Note that this NGINX proxy runs on the server, not in a container; so we want it and its connexions with the clients to be secured. This is not a tutorial to secure a web server and I am not an expert in this, so I will not give additional details here; but if you have sensitive stuff to serve with NGINX, you should search for tips to improve this configuration (ciphers restrictions, Diffie-Hellman parameter in use, Strict-Transport-Security, session cache and timeout, and so on).

Next, we need to load the CA certificate (ca.pem file) inside the browser. The easiest way to do so is to make it accessible from the webserver and to open it with the browser: Firefox, at least, automatically opens it and proposes to use it (choose to use it to authenticate websites). Otherwise, download it from the server any way you want, and import it through the preferences menu of your web client.

6 Building the audio collection

We are now able to access to the login page of koel, and to log in. Great! Time to scan the library. Before we do that, we can change the scan timeout value (recommended for big libraries). It is ten minutes by default, which appears to be far too short in my case.

docker exec -it koel \
    sed -i 's/\(APP_MAX_SCAN_TIME\)=600/\1=18000/' /DATA/htdocs/.env

Then we need to indicate the path to scan. I did not find how to do that from the command line—I could not find the path I set in any config file, I suppose it is registered in the SQL database. So I had to indicate the path on the web interface. Remember that this is the directory we mounted as a volume on the koel container, in my example it was /DATA/music/. At last we can launch the scan: if you indicated the directory to scan through the graphical interface in a browser (in Settings menu), then it was triggered when you clicked the Scan button. Otherwise (if you have found another way to indicate the path! or if the scan in the web interface fails), we can launch the scan from the command line by executing a command inside the container:

docker exec koel su nginx -c "cd /DATA/htdocs && php artisan koel:sync -v"
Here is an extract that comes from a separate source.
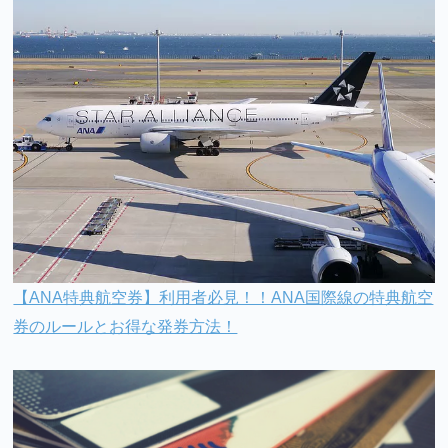
【ANA特典航空券】利用者必見！！ANA国際線の特典航空
券のルールとお得な発券方法！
I had some last issues with malformed “artist” ID3 tags for some songs. It was not explicit, though, and sadly I did not copy it. Something about a violation of the uniqueness of an “artist_uniq_something” key, with some misprinted characters, when trying to insert metadata inside the database. In this case, try to edit and correct the tags. I do not know what caused the issue, but overwriting the tags with EasyTAG software did the trick. But I had to launch again the scan from the beginning… I saw a GitHub issue for koel about pursuing the scan in case of error, so this may be improved in the future.

After the collection is scanned, you can enjoy your music everywhere you go. Let’s party!